SOURCE MATERIAL START

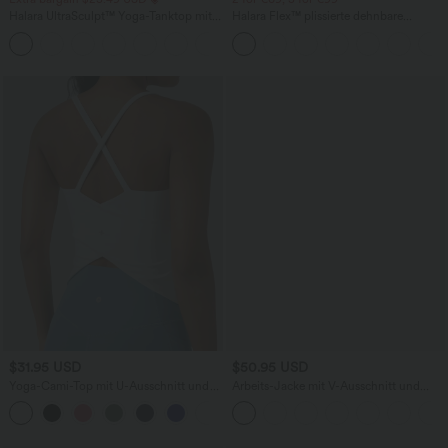
Halara UltraSculpt™ Yoga-Tanktop mit
Halara Flex™ plissierte dehnbare
doppelten Trägern und gedrehtem
Stoffhose mit hohem Bund,
+11
Rücken
Seitentaschen und geradem Bein
$31.95 USD
$50.95 USD
Yoga-Cami-Top mit U-Ausschnitt und
Arbeits-Jacke mit V-Ausschnitt und
überkreuzten Trägern
einer Vordertasche
+5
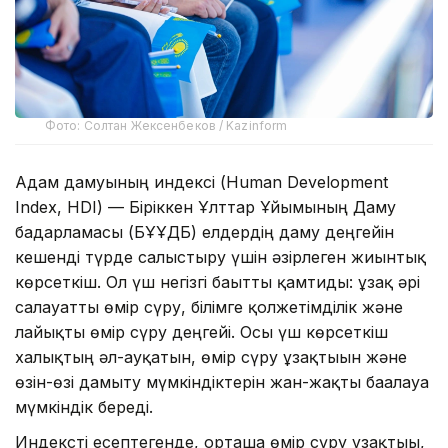
Фото: Солтан Жексенбеков / Kazinform
Адам дамуының индексі (Human Development
Index, HDI) — Біріккен Ұлттар Ұйымының Даму
бағдарламасы (БҰҰДБ) елдердің даму деңгейін
кешенді түрде салыстыру үшін әзірлеген жиынтық
көрсеткіш. Ол үш негізгі бағытты қамтиды: ұзақ әрі
салауатты өмір сүру, білімге қолжетімділік және
лайықты өмір сүру деңгейі. Осы үш көрсеткіш
халықтың әл-ауқатын, өмір сүру ұзақтығын және
өзін-өзі дамыту мүмкіндіктерін жан-жақты бағалауға
мүмкіндік береді.
Индексті есептегенде, орташа өмір сүру ұзақтығы,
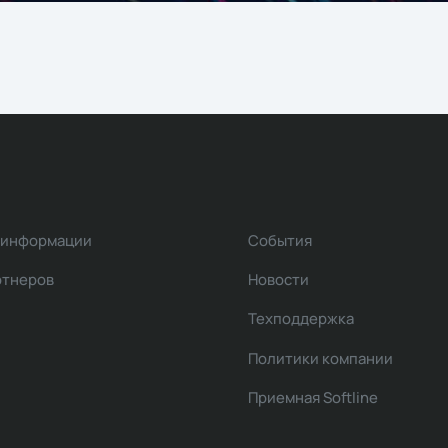
 информации
События
ртнеров
Новости
Техподдержка
Политики компании
Приемная Softline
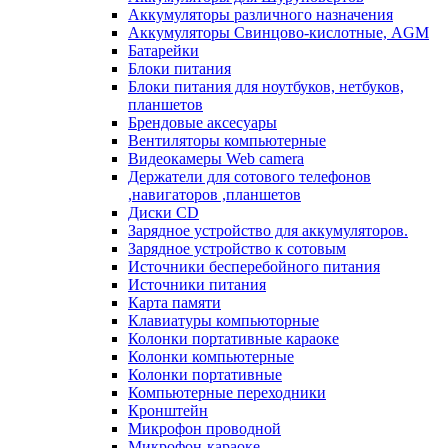
Аккумуляторы различного назначения
Аккумуляторы Свинцово-кислотные, AGM
Батарейки
Блоки питания
Блоки питания для ноутбуков, нетбуков,
планшетов
Брендовые аксесуары
Вентиляторы компьютерные
Видеокамеры Web camera
Держатели для сотового телефонов
,навигаторов ,планшетов
Диски CD
Зарядное устройство для аккумуляторов.
Зарядное устройство к сотовым
Источники бесперебойного питания
Источники питания
Карта памяти
Клавиатуры компьюторные
Колонки портативные караоке
Колонки компьютерные
Колонки портативные
Компьютерные переходники
Кронштейн
Микрофон проводной
Микрофон-караоке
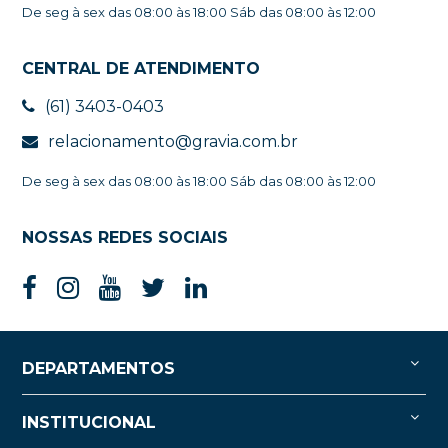
De seg à sex das 08:00 às 18:00 Sáb das 08:00 às 12:00
CENTRAL DE ATENDIMENTO
(61) 3403-0403
relacionamento@gravia.com.br
De seg à sex das 08:00 às 18:00 Sáb das 08:00 às 12:00
NOSSAS REDES SOCIAIS
DEPARTAMENTOS
INSTITUCIONAL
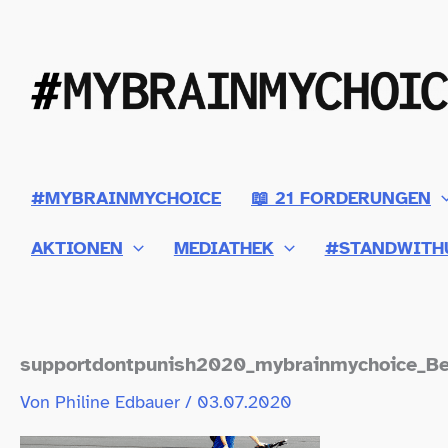
Zum
Inhalt
springen
#MYBRAINMYCHOICE
📖 21 FORDERUNGEN
AKTIONEN
MEDIATHEK
#STANDWITH
supportdontpunish2020_​mybrainmychoice_​Ber
Von
Philine Edbauer
/
03.07.2020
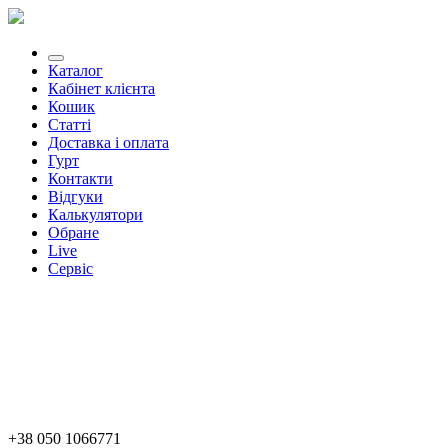
Каталог
Кабінет клієнта
Кошик
Статті
Доставка і оплата
Гурт
Контакти
Відгуки
Калькулятори
Обране
Live
Сервіс
+38 050 1066771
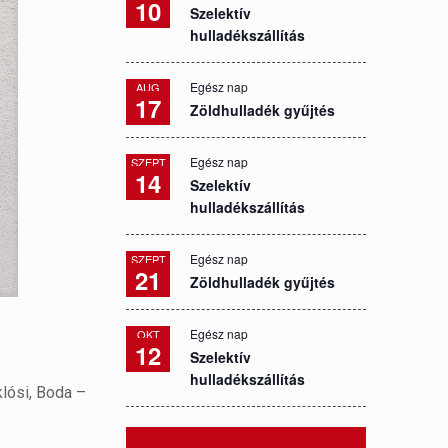
10
Szelektív
hulladékszállítás
Egész nap
AUG
17
Zöldhulladék gyűjtés
Egész nap
SZEPT
14
Szelektív
hulladékszállítás
Egész nap
SZEPT
21
Zöldhulladék gyűjtés
Egész nap
OKT
12
Szelektív
hulladékszállítás
klósi, Boda –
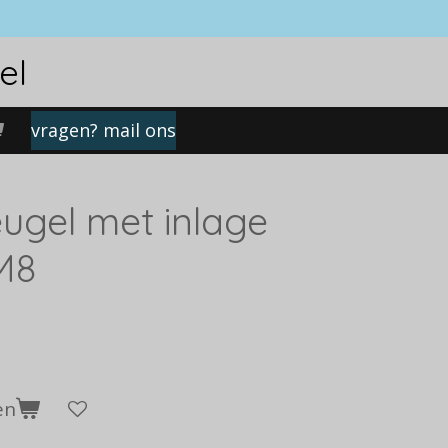
el
vragen? mail ons
ugel met inlage
M8
en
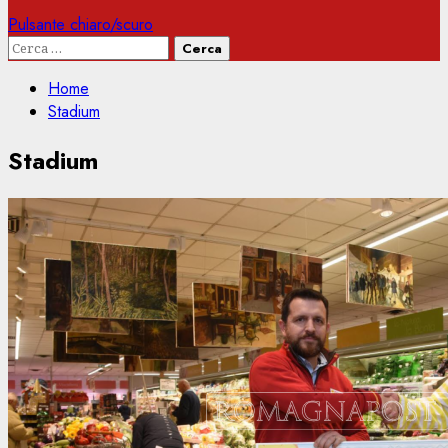
Pulsante chiaro/scuro
Ricerca
per:
Home
Stadium
Stadium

SOURCE MATERIAL END

An exact copy of all entries is needed, with no pictures in it.

Halara UltraSculpt™ Yoga-Tanktop mit
Halara Flex™ plissierte dehnbare
doppelten Trägern und gedrehtem
Stoffhose mit hohem Bund,
+11
Rücken
Seitentaschen und geradem Bein
$31.95 USD
$50.95 USD
Yoga-Cami-Top mit U-Ausschnitt und
Arbeits-Jacke mit V-Ausschnitt und
überkreuzten Trägern
einer Vordertasche
+5
Фото: Солтан Жексенбеков / Kazinform
Адам дамуының индексі (Human Development
Index, HDI) — Біріккен Ұлттар Ұйымының Даму
бағдарламасы (БҰҰДБ) елдердің даму деңгейін
кешенді түрде салыстыру үшін әзірлеген жиынтық
көрсеткіш. Ол үш негізгі бағытты қамтиды: ұзақ әрі
салауатты өмір сүру, білімге қолжетімділік және
лайықты өмір сүру деңгейі. Осы үш көрсеткіш
халықтың әл-ауқатын, өмір сүру ұзақтығын және
өзін-өзі дамыту мүмкіндіктерін жан-жақты бағалауға
мүмкіндік береді.
Индексті есептегенде, орташа өмір сүру ұзақтығы,
 информации
События
ртнеров
Новости
Техподдержка
Политики компании
Приемная Softline
Аккумуляторы различного назначения
Аккумуляторы Свинцово-кислотные, AGM
Батарейки
Блоки питания
Блоки питания для ноутбуков, нетбуков,
планшетов
Брендовые аксесуары
Вентиляторы компьютерные
Видеокамеры Web camera
Держатели для сотового телефонов
,навигаторов ,планшетов
Диски CD
Зарядное устройство для аккумуляторов.
Зарядное устройство к сотовым
Источники бесперебойного питания
Источники питания
Карта памяти
Клавиатуры компьюторные
Колонки портативные караоке
Колонки компьютерные
Колонки портативные
Компьютерные переходники
Кронштейн
Микрофон проводной
Микрофон-караоке
De seg à sex das 08:00 às 18:00 Sáb das 08:00 às 12:00
CENTRAL DE ATENDIMENTO
(61) 3403-0403
relacionamento@gravia.com.br
De seg à sex das 08:00 às 18:00 Sáb das 08:00 às 12:00
NOSSAS REDES SOCIAIS
DEPARTAMENTOS
INSTITUCIONAL
Zum
Inhalt
springen
#MYBRAINMYCHOICE
📖 21 FORDERUNGEN
AKTIONEN
MEDIATHEK
#STANDWITH
supportdontpunish2020_​mybrainmychoice_​Ber
Von
Philine Edbauer
/
03.07.2020
Каталог
Кабінет клієнта
Кошик
Статті
Доставка і оплата
Гурт
Контакти
Відгуки
Калькулятори
Обране
Live
Сервіс
+38 050 1066771
10
Szelektív
hulladékszállítás
Egész nap
AUG
17
Zöldhulladék gyűjtés
Egész nap
SZEPT
14
Szelektív
hulladékszállítás
Egész nap
SZEPT
21
Zöldhulladék gyűjtés
Egész nap
OKT
12
Szelektív
hulladékszállítás
klósi, Boda –
el
vragen? mail ons
ugel met inlage
M8
en
Pulsante chiaro/scuro
Ricerca
per:
Home
Stadium
Stadium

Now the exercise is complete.